Transcribed page contents:
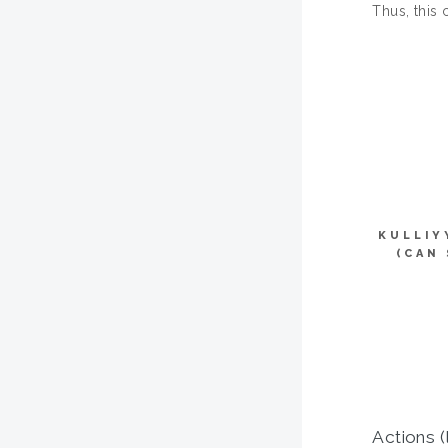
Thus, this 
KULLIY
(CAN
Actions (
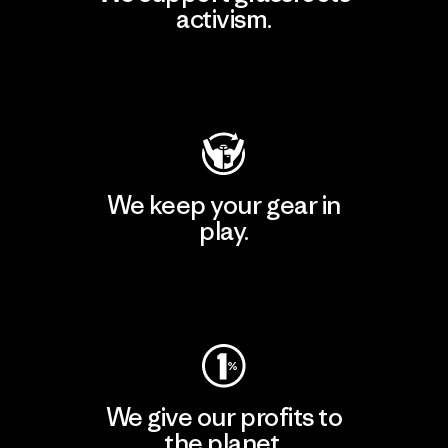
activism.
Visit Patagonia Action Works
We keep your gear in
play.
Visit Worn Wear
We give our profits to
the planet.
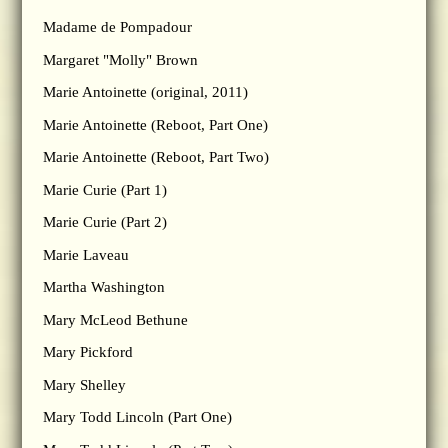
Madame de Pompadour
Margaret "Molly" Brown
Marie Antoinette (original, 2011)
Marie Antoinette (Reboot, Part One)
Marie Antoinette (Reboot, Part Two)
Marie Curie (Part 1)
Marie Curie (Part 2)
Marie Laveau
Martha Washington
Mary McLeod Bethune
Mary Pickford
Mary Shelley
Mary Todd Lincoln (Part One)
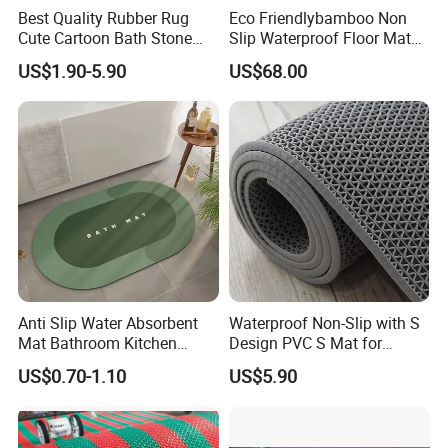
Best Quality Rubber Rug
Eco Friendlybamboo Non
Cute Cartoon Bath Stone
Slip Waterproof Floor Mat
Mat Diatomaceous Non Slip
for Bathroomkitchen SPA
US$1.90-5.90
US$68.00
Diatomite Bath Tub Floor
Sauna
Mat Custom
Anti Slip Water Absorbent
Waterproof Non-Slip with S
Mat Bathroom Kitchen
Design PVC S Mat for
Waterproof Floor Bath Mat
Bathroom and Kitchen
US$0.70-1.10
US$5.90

==

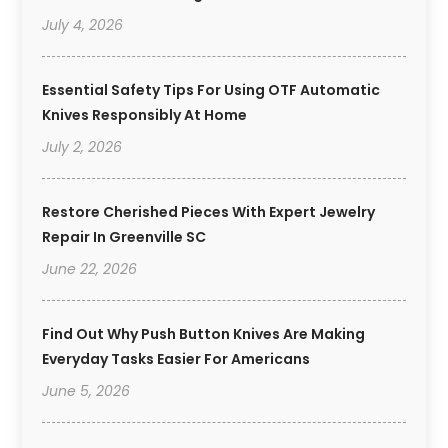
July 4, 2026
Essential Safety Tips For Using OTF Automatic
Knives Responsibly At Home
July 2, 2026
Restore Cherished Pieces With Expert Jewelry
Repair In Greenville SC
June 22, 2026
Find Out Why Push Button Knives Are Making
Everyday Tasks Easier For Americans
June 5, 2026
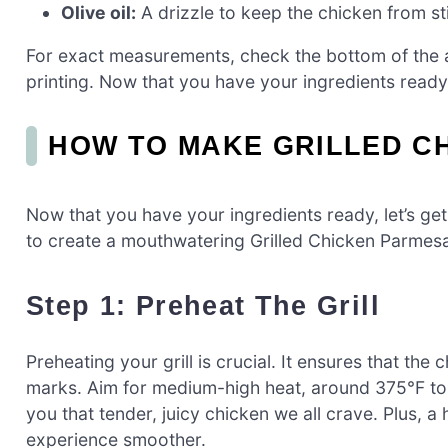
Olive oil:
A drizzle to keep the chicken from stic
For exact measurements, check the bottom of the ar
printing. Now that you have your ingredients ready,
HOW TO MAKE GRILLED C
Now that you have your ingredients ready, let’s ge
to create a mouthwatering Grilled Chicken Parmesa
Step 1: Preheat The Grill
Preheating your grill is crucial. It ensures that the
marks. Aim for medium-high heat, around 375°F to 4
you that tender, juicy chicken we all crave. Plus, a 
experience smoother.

--

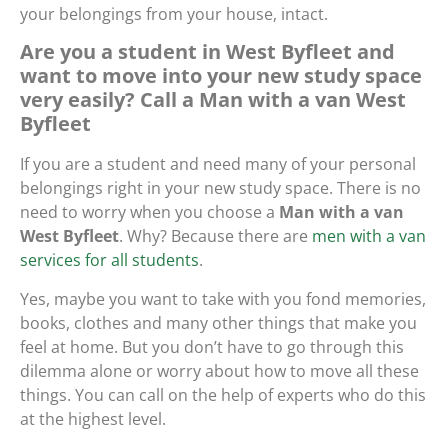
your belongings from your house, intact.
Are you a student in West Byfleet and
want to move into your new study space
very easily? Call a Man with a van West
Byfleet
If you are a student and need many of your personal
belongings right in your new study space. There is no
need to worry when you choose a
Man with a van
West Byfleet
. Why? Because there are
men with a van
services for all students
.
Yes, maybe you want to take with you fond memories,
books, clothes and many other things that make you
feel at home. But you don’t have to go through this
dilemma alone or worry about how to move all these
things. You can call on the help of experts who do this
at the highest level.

# What this task involves:
Above are some records. Reproduce the lines from the one with "July 4, 2026" down to the one with "experience smoother.", keeping both, and leave every picture out.

# Task result:
July 4, 2026
Essential Safety Tips For Using OTF Automatic
Knives Responsibly At Home
July 2, 2026
Restore Cherished Pieces With Expert Jewelry
Repair In Greenville SC
June 22, 2026
Find Out Why Push Button Knives Are Making
Everyday Tasks Easier For Americans
June 5, 2026
Olive oil:
A drizzle to keep the chicken from stic
For exact measurements, check the bottom of the ar
printing. Now that you have your ingredients ready,
HOW TO MAKE GRILLED C
Now that you have your ingredients ready, let’s ge
to create a mouthwatering Grilled Chicken Parmesa
Step 1: Preheat The Grill
Preheating your grill is crucial. It ensures that the
marks. Aim for medium-high heat, around 375°F to 4
you that tender, juicy chicken we all crave. Plus, a 
experience smoother.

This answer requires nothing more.